3) Yedek Oyuncular :

20 kişilik kadroda 4-5 oyuncu yedek soyunur, 4-5 oyuncuda tribünde oturur. İlk 11 in, yedeklerin ve tribüne çıkacakların belirlenmesi oldukça problemli bir iştir.0ldukça Komplike bir durumla karşı karşıyayızdır. Bu tespiti mutlaka Antrenör yapmalıdır. Teknik yöneticelerle konuşabilir, istişare edebilir ,fakat kararı mutlaka Antrenör vermelidir. İlk 11 e giremeyen bir futbolcunun belli bir  oranda kırılması, üzülmesi son de¬rece normaldir. Hatta aksi anormaldir. Antrenör Futbolcusuna kadroya girememe sebebini açıklıyabilmelidir. Fakat hiç bir zaman uzun tartışmalara girmemelidir. Kısa ve öz olarak nedeni açıklayabilir. Kesin olarak son söz Antrenöründür. Yedek oyuncuların her an takıma girebilecek şansı yakalayabileceklerini gündemde tutmak ve çalışmalarında yılgınlığa sebep ol¬mayacak tutum ve davranış içinde olmalıdır. 0 andaki asil oyuncularla rekabete gi¬recek azim ve hırsını kaybettirmemelidir. Çalışmalar sırasında yedek oyunculara bazı görev ve sorumluluklar vererek çalışma temposunun düşmesini önleyip, takıma kazandırmasını bilmelidir. Onların takım için önemli olduklarının ve kendilerine değer verildiğinin hissettirilme yolları ihmal edilmemelidir.

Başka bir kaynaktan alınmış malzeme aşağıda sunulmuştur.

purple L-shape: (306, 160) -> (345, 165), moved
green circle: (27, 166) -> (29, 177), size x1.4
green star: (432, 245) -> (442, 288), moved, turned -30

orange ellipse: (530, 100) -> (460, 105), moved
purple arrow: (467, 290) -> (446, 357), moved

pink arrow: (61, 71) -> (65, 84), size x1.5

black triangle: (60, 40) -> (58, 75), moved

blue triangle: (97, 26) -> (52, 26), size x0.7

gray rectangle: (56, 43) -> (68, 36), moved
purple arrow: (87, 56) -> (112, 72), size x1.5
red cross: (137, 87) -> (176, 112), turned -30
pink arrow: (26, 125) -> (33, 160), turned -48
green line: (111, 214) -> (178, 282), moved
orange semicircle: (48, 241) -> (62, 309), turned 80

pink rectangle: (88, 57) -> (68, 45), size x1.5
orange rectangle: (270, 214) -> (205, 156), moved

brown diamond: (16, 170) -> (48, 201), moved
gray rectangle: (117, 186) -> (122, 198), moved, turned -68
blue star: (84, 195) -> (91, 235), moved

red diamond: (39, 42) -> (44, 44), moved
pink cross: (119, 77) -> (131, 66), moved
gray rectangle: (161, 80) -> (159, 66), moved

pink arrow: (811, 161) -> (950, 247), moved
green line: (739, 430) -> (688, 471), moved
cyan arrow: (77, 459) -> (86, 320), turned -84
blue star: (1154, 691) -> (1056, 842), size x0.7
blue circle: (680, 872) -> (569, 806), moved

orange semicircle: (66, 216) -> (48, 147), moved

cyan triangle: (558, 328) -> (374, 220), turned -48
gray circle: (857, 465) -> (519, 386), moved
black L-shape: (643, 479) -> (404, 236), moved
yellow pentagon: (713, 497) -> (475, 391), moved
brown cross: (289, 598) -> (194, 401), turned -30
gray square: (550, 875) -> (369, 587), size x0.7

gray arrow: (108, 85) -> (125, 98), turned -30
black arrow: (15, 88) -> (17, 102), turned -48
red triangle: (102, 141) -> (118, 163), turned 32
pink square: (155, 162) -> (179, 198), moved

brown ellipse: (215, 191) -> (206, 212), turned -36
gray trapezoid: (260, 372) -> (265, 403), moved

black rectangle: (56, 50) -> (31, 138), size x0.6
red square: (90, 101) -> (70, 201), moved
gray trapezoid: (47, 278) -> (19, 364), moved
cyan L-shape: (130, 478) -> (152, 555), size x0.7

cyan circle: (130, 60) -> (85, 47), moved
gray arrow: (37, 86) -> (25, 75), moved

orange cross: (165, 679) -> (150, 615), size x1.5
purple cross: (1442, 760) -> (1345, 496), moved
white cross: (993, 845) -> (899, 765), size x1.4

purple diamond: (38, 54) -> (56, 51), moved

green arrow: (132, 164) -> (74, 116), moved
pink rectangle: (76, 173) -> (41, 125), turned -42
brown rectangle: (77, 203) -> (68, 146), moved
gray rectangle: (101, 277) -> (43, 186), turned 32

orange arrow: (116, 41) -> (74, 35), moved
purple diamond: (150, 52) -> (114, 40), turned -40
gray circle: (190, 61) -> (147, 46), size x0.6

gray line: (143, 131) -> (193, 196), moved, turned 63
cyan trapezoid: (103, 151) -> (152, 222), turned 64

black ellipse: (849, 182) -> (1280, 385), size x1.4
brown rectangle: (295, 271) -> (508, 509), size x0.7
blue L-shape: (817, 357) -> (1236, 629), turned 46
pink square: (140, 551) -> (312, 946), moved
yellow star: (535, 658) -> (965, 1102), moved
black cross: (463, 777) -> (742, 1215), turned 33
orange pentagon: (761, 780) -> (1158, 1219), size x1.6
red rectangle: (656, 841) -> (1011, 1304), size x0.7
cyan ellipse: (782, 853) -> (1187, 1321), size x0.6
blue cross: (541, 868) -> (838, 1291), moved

4) Genç oyuncuların takıma monte edilmesi :

Bunun belirlenmiş bir reçetesi yoktur. İçinde bulunulan durum değerlendirilerek karar alınıp, çözüm yolları bulunur. Uygulama da tabiki şartlara göre belirlenir. Takım olarak fazla yaşlı oranına düşmeden, gençlerin yavaş yavaş takıma montesi düşünülmelidir. Burada Antrenöre büyük ve önemli bir görev düşmektedir ve çok duyar lı olmalıdır. Yetenekli genci görüp tespit ettikten sonra değerlendireceği zamanı, uygun ortamı iyi seçmelidir. Takımın yaşlanmış olması bir sorun haline gelmiş olabilir,fakat aniden gençleştirme Takımın aleyhine ciddi sorunlar yaratabilir. Yaşlı ile genç  değişiminin zamanlamasını çok iyi yapmak gerekir. Kapsamlı düşün¬meden, sadece 'yaşlıyı çıkar genci al' şekli yanlış bir uygulamadır. Bu işlem ihtiyaç olarak yapılmalı, yavaş yavaş, soka çıkara, alıştıra alıştıra, belirli bir zamana yayarak yapılmalıdır.

Burada dikkat edilmesi gereken önemli konu şudur ; Genç'in kuvvetli yönlerinin gelişimini etap etap izleyip, takıma fayda sağlayıp sağlayamıyacağının irdelenmesi ve bunları devamlı takip ederek gözlem altında tutmaktır. Buda sadece kendi takımımızdaki gençlerle sınırlı kalmamalı, çevredeki yetenekli diğer gençleri de izleyip kulübe kazandırmaya çalışılmalıdır. Genç futbolcularda bunun bilincinde olmalı, kendilerinin izlendiğini bilmelidir.